---------- Supplied records

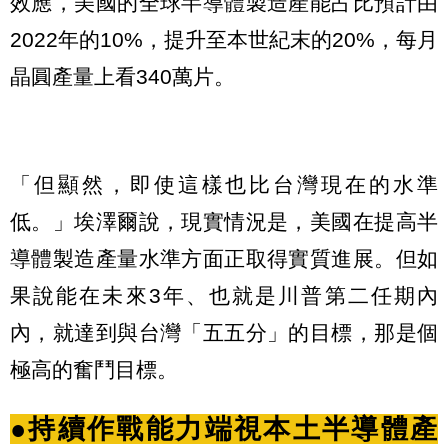
效應，美國的全球半導體製造產能占比預計由
2022年的10%，提升至本世紀末的20%，每月
晶圓產量上看340萬片。
「但顯然，即使這樣也比台灣現在的水準
低。」埃澤爾說，現實情況是，美國在提高半
導體製造產量水準方面正取得實質進展。但如
果說能在未來3年、也就是川普第二任期內
內，就達到與台灣「五五分」的目標，那是個
極高的奮鬥目標。
●持續作戰能力端視本土半導體產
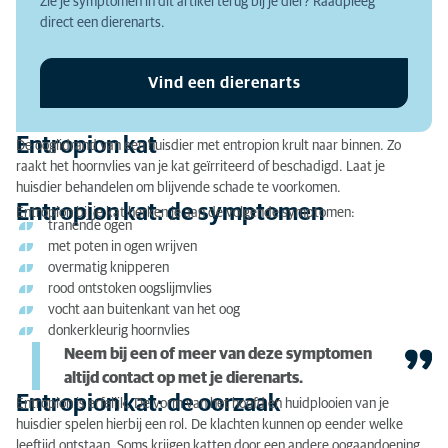
Zie je symptomen in dit artikel terug bij je dier? Raadpleeg
Entropion kat: de oorzaak
direct een dierenarts.
Waarom zou je entropion bij je kat laten
behandelen?
Vind een dierenarts
Entropion kat
De ooglidrand van een huisdier met entropion krult naar binnen. Zo
raakt het hoornvlies van je kat geïrriteerd of beschadigd. Laat je
huisdier behandelen om blijvende schade te voorkomen.
Entropion kat: de symptomen
Entropion bij je kat herken je aan de volgende symptomen:
tranende ogen
met poten in ogen wrijven
overmatig knipperen
rood ontstoken oogslijmvlies
vocht aan buitenkant van het oog
donkerkleurig hoornvlies
Neem bij een of meer van deze symptomen
altijd contact op met je dierenarts.
Entropion kat: de oorzaak
Entropion is erfelijk. De vorm van het hoofd en huidplooien van je
huisdier spelen hierbij een rol. De klachten kunnen op eender welke
leeftijd ontstaan. Soms krijgen katten door een andere oogaandoening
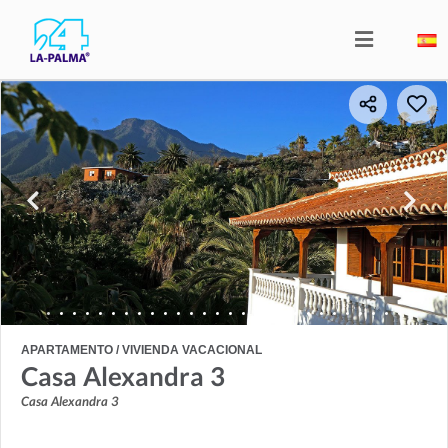
APARTAMENTO / VIVIENDA VACACIONAL
Casa Alexandra 3
Casa Alexandra 3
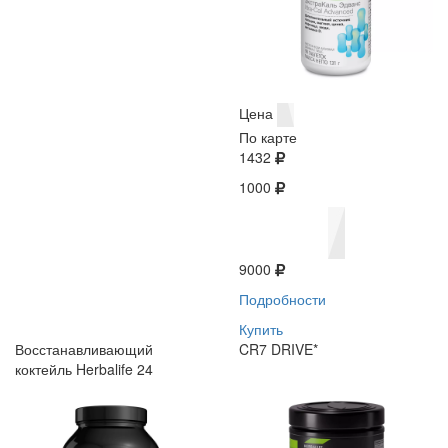
Цена
По карте
1432
1000
9000
Подробности
Купить
Восстанавливающий
CR7 DRIVE*
коктейль Herbalife 24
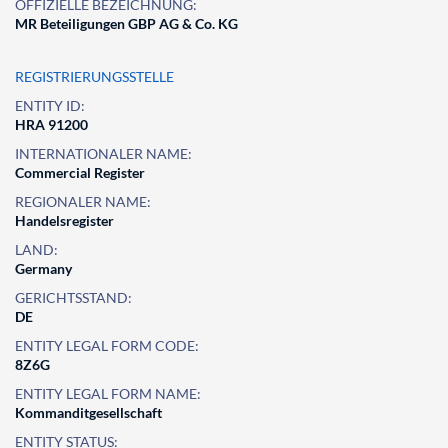
OFFIZIELLE BEZEICHNUNG:
MR Beteiligungen GBP AG & Co. KG
REGISTRIERUNGSSTELLE
ENTITY ID:
HRA 91200
INTERNATIONALER NAME:
Commercial Register
REGIONALER NAME:
Handelsregister
LAND:
Germany
GERICHTSSTAND:
DE
ENTITY LEGAL FORM CODE:
8Z6G
ENTITY LEGAL FORM NAME:
Kommanditgesellschaft
ENTITY STATUS:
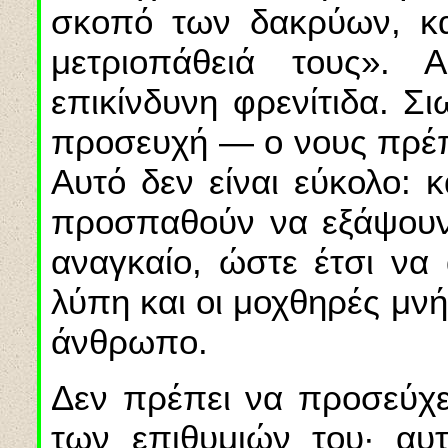
σκοπό των δακρύων, κα
μετριοπάθειά τους». 
επικίνδυνη φρενίτιδα. Σ
προσευχή — ο νους πρέπε
Αυτό δεν είναι εύκολο: 
προσπαθούν να εξάψουν 
αναγκαίο, ώστε έτσι ν
λύπη και οι μοχθηρές μν
άνθρωπο.
Δεν πρέπει να προσεύχε
των επιθυμιών του
·
αυτ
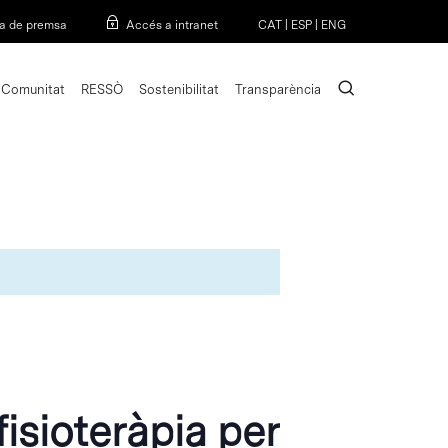
Menu
a de premsa
Accés a intranet
CAT
|
ESP
|
ENG
search
Comunitat
RESSÒ
Sostenibilitat
Transparència
fisioteràpia per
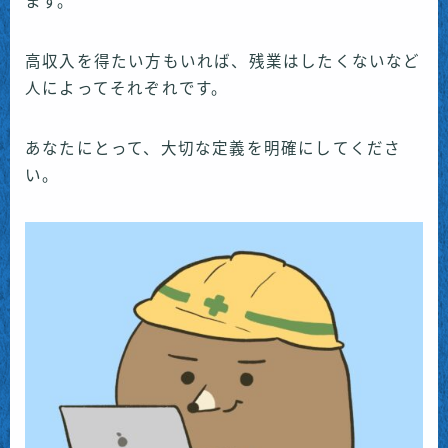
ます。
高収入を得たい方もいれば、残業はしたくないなど
人によってそれぞれです。
あなたにとって、大切な定義を明確にしてくださ
い。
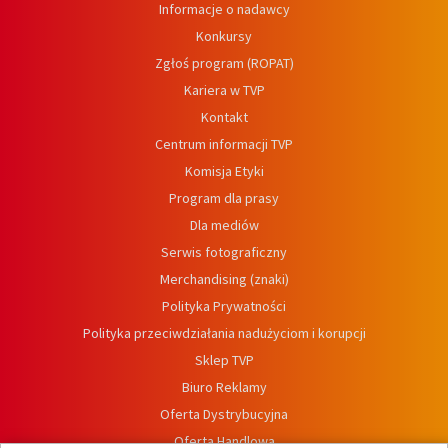
Informacje o nadawcy
Konkursy
Zgłoś program (ROPAT)
Kariera w TVP
Kontakt
Centrum informacji TVP
Komisja Etyki
Program dla prasy
Dla mediów
Serwis fotograficzny
Merchandising (znaki)
Polityka Prywatności
Polityka przeciwdziałania nadużyciom i korupcji
Sklep TVP
Biuro Reklamy
Oferta Dystrybucyjna
Oferta Handlowa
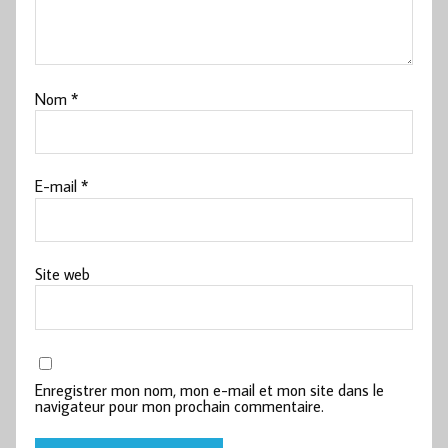
Nom
*
E-mail
*
Site web
Enregistrer mon nom, mon e-mail et mon site dans le
navigateur pour mon prochain commentaire.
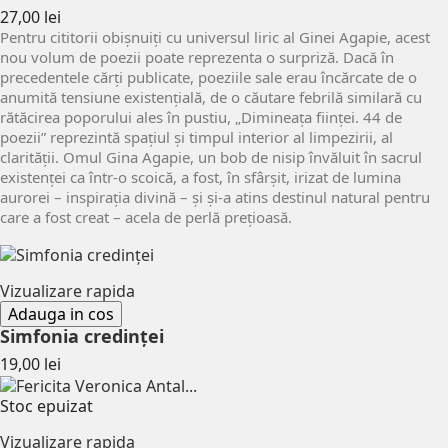
Pret
27,00 lei
Pentru cititorii obișnuiți cu universul liric al Ginei Agapie, acest
nou volum de poezii poate reprezenta o surpriză. Dacă în
precedentele cărți publicate, poeziile sale erau încărcate de o
anumită tensiune existențială, de o căutare febrilă similară cu
rătăcirea poporului ales în pustiu, „Dimineața ființei. 44 de
poezii” reprezintă spațiul și timpul interior al limpezirii, al
clarității. Omul Gina Agapie, un bob de nisip învăluit în sacrul
existenței ca într-o scoică, a fost, în sfârșit, irizat de lumina
aurorei – inspirația divină – și și-a atins destinul natural pentru
care a fost creat – acela de perlă prețioasă.
Vizualizare rapida
Adauga in cos
Simfonia credinței
Pret
19,00 lei
Stoc epuizat
Vizualizare rapida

--------------------

# Problem to solve:
If a line in the records has the word "dierenarts", copy that line.

# Answer box:
direct een dierenarts.
Vind een dierenarts
altijd contact op met je dierenarts.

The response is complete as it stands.